Feldman was precise and targeted in his approach. On the pre-Columbian Act of Congress, he writes: “It was the first step by any art importing country to address illicit trade in stolen cultural property, but the reciprocal obligations ‘to recover and return’ were limited to pre-Columbian and colonial objects ‘of outstanding importance’ [and official archives] that had become government property in the other country.”

The bilateral treaty with Mexico was “in practice” a one-off, and has been superseded by “more aggressive actions by U.S. agencies”.

He is enlightening on just how ambitious original plans for the UNESCO Convention were, explaining that the Secretariat “proposed a comprehensive scheme, brutal but coherent, that would have required all parties to refuse import of any cultural property, broadly defined, not accompanied by an export certificate from the country of origin”.

Needless to say, art rich countries blocked measures that they considered would destroy the international art market.

The United States continued to take the lead, drafting a compromise convention.

“The most fundamental points were two: first the convention would not be retroactive – acquisition guidelines would be forward looking – and two, import controls would be limited to cultural property stolen from museums and to specific categories of archaeological interest threatened by pillage to be determined by agreement among the countries concerned.”

Even at that point, however, the antiquities trade was alert to potential abuses. Feldman describes how dealers were “always doubtful about the convention” and “opposed import controls because they feared the State Department would use that authority as a bargaining chip for diplomatic purposes unrelated to protecting the cultural heritage…”. Prescient indeed.

How the concept of bilateral treaties backfired

The U.S. market was also concerned that as it abided by the terms of the convention, others would not, putting it at a competitive disadvantage, leading to Feldman proposing that the State Department “make bilateral agreements for import controls with countries damaged by pillage of their cultural heritage”.

Next came the establishment of the Cultural Property Advisory Committee (CPAC).
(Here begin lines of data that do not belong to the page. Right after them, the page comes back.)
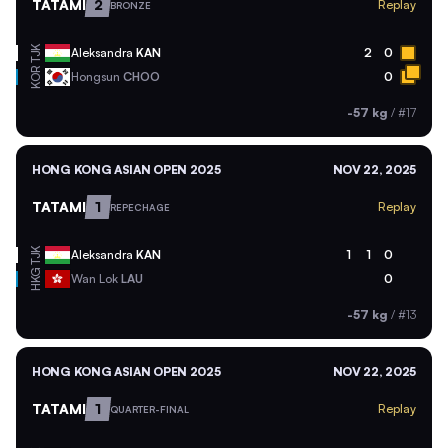
TATAMI
2
Replay
BRONZE
TJK
Aleksandra
KAN
2
0
KOR
Hongsun
CHOO
0
-57 kg
/
#17
HONG KONG ASIAN OPEN 2025
NOV 22, 2025
TATAMI
1
Replay
REPECHAGE
TJK
Aleksandra
KAN
1
1
0
HKG
Wan Lok
LAU
0
-57 kg
/
#13
HONG KONG ASIAN OPEN 2025
NOV 22, 2025
TATAMI
1
Replay
QUARTER-FINAL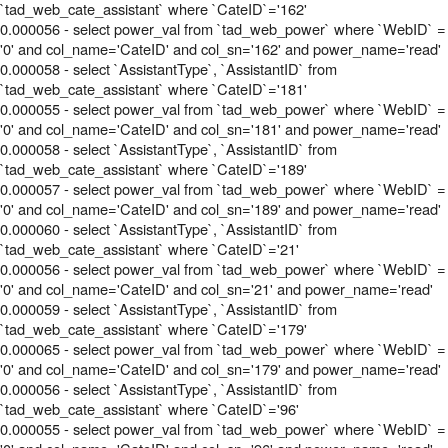
`tad_web_cate_assistant` where `CateID`='162'
0.000056 - select power_val from `tad_web_power` where `WebID` =
'0' and col_name='CateID' and col_sn='162' and power_name='read'
0.000058 - select `AssistantType`, `AssistantID` from
`tad_web_cate_assistant` where `CateID`='181'
0.000055 - select power_val from `tad_web_power` where `WebID` =
'0' and col_name='CateID' and col_sn='181' and power_name='read'
0.000058 - select `AssistantType`, `AssistantID` from
`tad_web_cate_assistant` where `CateID`='189'
0.000057 - select power_val from `tad_web_power` where `WebID` =
'0' and col_name='CateID' and col_sn='189' and power_name='read'
0.000060 - select `AssistantType`, `AssistantID` from
`tad_web_cate_assistant` where `CateID`='21'
0.000056 - select power_val from `tad_web_power` where `WebID` =
'0' and col_name='CateID' and col_sn='21' and power_name='read'
0.000059 - select `AssistantType`, `AssistantID` from
`tad_web_cate_assistant` where `CateID`='179'
0.000065 - select power_val from `tad_web_power` where `WebID` =
'0' and col_name='CateID' and col_sn='179' and power_name='read'
0.000056 - select `AssistantType`, `AssistantID` from
`tad_web_cate_assistant` where `CateID`='96'
0.000055 - select power_val from `tad_web_power` where `WebID` =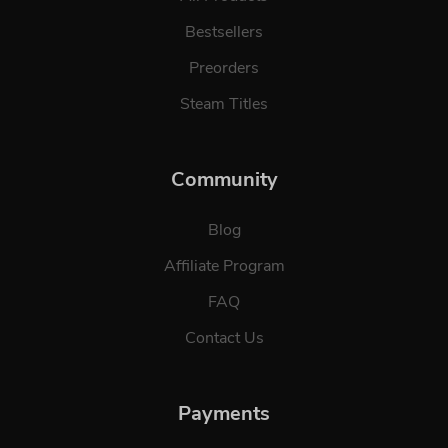
Bestsellers
Preorders
Steam Titles
Community
Blog
Affiliate Program
FAQ
Contact Us
Payments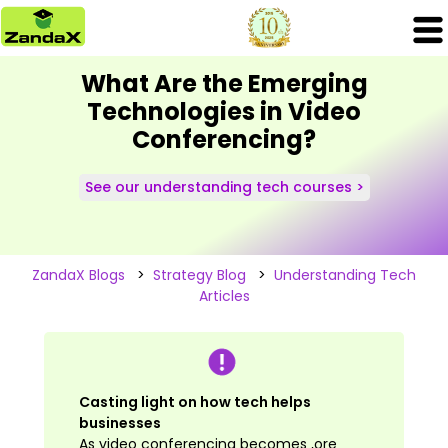
What Are the Emerging
Technologies in Video
Conferencing?
See our understanding tech courses >
ZandaX Blogs
>
Strategy Blog
>
Understanding Tech
Articles
Casting light on how tech helps
businesses
As video conferencing becomes ,ore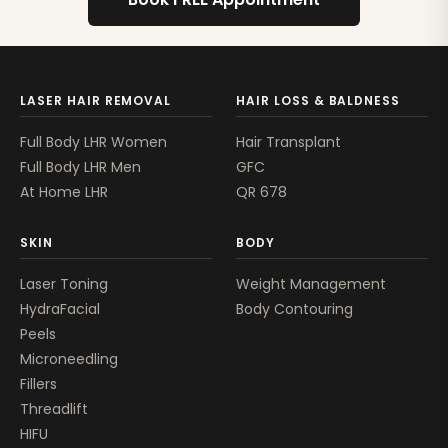
LASER HAIR REMOVAL
HAIR LOSS & BALDNESS
Full Body LHR Women
Hair Transplant
Full Body LHR Men
GFC
At Home LHR
QR 678
SKIN
BODY
Laser Toning
Weight Management
HydraFacial
Body Contouring
Peels
Microneedling
Fillers
Threadlift
HIFU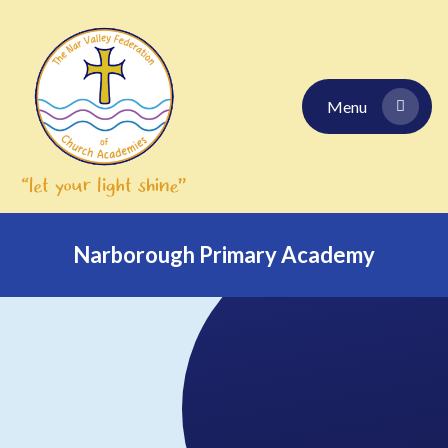
Skip to content ↓
Menu
Narborough Primary Academy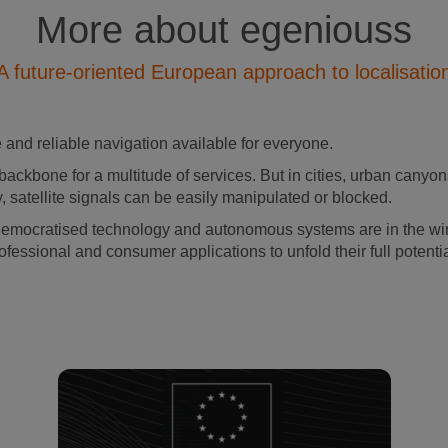
More about egeniouss
A future-oriented European approach to localisatio
and reliable navigation available for everyone.
backbone for a multitude of services. But in cities, urban canyons
, satellite signals can be easily manipulated or blocked.
democratised technology and autonomous systems are in the wing
ofessional and consumer applications to unfold their full potenti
The idea was for it to be a bulwark in defence of the art market, but, as history, has shown, if anything its role has been the opposite.

“Over the years the State Department has negotiated dozens of bilateral agreements and there have been numerous complaints that State has abused the process for diplomatic reasons as the dealers originally feared,” Feldman accurately observes, as he acknowledges that times have changed, and the behaviour of the trade and wider market “has got a great deal better.”

He also considers that current U.S. policy on cultural heritage protection in relation to foreign patrimony is out of step and “contrary to the U.S. position negotiated in UNESCO in 1970 and adopted by Congress in 1983.”

Many in the market hope that the State Department will take as much notice of what Feldman has to say today on these matters as it did in the late 1960s.